## WORK TASK
Each line holding the word "SundayMondayTuesdayWednesdayThursdayFrid" must appear in the answer, copied from the entries.

(Page segmentation data)
====

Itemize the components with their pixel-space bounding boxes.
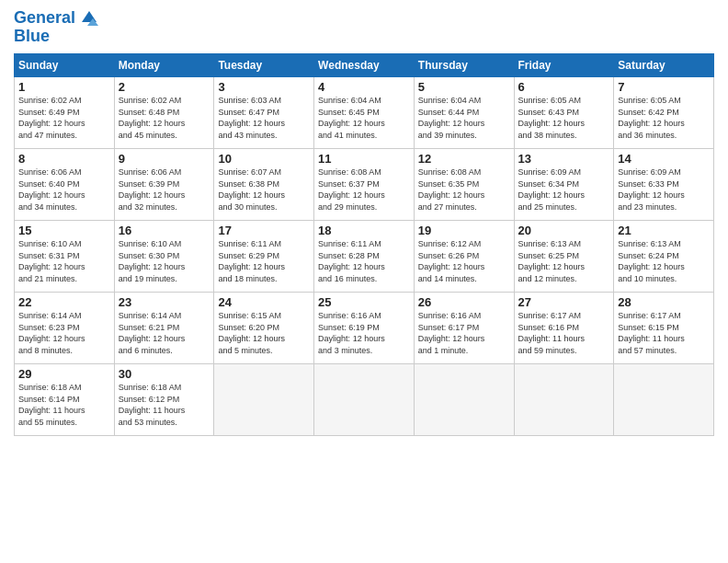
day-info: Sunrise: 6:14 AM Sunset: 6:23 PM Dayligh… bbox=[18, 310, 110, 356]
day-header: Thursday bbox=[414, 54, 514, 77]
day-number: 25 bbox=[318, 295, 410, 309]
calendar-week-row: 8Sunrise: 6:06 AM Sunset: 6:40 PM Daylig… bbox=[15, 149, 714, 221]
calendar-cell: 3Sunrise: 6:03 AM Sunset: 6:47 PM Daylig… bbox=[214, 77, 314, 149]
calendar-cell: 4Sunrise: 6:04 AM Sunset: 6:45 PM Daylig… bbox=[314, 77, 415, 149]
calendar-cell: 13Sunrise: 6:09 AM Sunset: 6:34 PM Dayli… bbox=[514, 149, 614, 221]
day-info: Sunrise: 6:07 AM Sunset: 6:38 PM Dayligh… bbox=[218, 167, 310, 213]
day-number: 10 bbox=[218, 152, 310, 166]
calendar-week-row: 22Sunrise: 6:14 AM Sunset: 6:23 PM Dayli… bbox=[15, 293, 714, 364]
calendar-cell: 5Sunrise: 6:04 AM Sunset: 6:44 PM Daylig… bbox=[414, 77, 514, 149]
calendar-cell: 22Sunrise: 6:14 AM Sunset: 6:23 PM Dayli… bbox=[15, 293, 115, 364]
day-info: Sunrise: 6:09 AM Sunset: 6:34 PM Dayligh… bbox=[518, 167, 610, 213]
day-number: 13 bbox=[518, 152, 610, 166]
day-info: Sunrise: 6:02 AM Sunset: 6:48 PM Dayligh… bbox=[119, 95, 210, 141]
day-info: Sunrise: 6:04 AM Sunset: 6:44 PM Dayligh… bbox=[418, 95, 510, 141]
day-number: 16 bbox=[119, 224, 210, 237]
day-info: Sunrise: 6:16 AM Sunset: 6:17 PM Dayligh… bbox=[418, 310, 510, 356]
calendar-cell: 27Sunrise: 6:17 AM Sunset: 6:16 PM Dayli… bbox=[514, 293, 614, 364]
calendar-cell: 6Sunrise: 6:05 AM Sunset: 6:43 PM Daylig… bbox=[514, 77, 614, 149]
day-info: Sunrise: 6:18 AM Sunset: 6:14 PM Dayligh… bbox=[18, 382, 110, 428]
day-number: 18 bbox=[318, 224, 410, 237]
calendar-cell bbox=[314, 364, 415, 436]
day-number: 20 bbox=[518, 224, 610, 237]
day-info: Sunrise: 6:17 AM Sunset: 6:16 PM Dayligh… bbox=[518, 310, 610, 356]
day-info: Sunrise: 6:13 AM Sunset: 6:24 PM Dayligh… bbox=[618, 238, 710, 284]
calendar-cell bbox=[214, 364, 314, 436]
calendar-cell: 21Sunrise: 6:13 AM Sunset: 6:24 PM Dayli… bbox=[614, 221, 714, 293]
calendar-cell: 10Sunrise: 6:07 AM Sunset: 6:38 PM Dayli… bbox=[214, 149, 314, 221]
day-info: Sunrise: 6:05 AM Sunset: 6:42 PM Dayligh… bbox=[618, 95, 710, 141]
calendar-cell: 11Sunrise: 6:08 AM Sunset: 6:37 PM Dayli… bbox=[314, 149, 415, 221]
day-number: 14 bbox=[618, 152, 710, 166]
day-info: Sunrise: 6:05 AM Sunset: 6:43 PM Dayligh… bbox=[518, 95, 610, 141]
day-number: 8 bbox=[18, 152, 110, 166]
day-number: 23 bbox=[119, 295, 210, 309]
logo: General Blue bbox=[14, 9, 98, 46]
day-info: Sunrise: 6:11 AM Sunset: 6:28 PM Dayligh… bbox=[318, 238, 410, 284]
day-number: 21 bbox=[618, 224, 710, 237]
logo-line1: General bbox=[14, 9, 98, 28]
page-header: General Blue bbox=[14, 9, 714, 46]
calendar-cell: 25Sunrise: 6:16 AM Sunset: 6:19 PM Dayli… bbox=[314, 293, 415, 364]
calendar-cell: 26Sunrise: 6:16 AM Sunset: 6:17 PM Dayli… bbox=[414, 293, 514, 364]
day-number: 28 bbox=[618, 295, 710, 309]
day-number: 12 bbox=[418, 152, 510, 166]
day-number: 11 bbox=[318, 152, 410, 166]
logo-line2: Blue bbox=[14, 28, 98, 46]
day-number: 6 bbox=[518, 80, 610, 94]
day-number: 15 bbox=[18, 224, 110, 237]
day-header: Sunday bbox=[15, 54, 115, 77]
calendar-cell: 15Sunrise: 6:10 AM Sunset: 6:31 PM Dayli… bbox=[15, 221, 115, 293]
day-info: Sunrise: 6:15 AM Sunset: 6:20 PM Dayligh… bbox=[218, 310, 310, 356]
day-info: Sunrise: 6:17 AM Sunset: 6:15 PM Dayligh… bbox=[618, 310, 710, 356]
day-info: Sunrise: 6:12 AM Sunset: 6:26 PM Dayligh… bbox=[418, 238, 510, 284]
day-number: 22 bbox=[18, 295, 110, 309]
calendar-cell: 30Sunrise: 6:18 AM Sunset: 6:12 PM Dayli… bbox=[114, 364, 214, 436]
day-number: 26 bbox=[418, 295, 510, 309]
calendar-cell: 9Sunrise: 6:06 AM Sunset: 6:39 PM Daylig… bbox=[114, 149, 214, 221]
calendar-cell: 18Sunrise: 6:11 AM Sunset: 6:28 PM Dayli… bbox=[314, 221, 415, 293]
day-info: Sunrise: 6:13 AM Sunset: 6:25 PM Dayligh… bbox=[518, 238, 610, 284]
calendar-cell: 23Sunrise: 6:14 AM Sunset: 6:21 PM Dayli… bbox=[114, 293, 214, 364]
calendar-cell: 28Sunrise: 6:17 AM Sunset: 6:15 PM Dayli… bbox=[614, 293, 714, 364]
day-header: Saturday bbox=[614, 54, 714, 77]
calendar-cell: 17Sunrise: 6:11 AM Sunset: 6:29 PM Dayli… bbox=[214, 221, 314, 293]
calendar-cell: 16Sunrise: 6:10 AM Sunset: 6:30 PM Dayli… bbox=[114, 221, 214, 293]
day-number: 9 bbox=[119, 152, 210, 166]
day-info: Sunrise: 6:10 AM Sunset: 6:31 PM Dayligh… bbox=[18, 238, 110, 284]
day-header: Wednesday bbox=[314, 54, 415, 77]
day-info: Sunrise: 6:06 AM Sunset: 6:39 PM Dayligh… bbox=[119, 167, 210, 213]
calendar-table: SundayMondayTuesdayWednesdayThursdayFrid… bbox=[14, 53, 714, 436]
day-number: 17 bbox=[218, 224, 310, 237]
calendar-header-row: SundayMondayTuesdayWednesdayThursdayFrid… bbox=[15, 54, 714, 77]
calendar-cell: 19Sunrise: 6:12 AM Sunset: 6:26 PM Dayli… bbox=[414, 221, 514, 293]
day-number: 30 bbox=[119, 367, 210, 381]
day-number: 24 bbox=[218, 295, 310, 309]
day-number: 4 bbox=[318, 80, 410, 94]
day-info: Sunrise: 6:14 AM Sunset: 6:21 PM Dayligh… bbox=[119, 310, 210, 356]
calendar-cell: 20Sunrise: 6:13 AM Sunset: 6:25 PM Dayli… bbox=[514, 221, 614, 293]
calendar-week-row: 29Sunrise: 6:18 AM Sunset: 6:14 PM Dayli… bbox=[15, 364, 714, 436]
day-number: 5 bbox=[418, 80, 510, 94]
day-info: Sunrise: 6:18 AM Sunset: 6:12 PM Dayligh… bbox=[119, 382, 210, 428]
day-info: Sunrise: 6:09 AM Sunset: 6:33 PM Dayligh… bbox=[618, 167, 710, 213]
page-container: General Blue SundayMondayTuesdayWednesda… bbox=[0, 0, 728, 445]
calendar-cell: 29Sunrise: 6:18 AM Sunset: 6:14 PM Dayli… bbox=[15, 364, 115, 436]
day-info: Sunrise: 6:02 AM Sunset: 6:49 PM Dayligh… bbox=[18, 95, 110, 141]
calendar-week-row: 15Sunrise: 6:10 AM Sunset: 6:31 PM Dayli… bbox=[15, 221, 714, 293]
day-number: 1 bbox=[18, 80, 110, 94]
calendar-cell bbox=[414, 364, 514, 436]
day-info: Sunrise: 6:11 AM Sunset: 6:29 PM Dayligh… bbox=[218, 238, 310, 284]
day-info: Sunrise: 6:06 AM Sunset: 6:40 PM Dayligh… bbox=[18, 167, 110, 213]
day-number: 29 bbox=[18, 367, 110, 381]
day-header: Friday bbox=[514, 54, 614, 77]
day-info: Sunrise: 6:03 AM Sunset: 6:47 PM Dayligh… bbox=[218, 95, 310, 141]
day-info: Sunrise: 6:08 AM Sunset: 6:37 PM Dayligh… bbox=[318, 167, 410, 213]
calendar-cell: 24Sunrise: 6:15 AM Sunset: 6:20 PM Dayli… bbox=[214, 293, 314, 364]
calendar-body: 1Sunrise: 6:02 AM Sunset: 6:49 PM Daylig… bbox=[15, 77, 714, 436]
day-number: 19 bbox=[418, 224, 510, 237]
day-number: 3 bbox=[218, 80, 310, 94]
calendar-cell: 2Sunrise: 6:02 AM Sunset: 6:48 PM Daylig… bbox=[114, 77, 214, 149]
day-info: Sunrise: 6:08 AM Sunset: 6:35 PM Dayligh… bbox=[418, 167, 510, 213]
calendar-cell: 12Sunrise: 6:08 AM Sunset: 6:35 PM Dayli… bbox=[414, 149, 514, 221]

====

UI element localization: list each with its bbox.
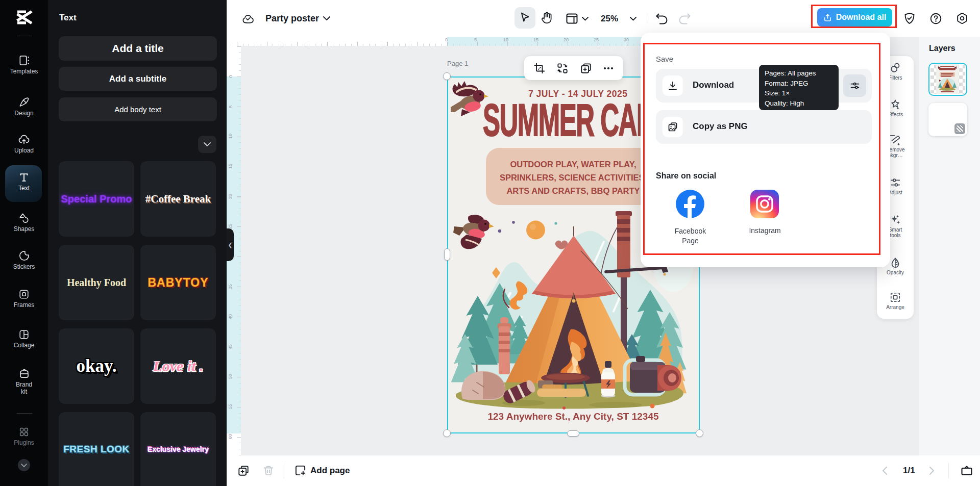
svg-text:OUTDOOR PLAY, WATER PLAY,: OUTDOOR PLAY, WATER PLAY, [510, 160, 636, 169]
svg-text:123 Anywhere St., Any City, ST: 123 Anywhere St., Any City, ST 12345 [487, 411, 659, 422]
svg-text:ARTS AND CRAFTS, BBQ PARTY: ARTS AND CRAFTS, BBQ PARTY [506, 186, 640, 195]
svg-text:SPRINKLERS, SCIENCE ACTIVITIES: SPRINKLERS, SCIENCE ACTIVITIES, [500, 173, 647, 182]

====

## ANSWER TO THIS PROBLEM
calendar-table: SundayMondayTuesdayWednesdayThursdayFrid… bbox=[14, 53, 714, 436]
calendar-header-row: SundayMondayTuesdayWednesdayThursdayFrid… bbox=[15, 54, 714, 77]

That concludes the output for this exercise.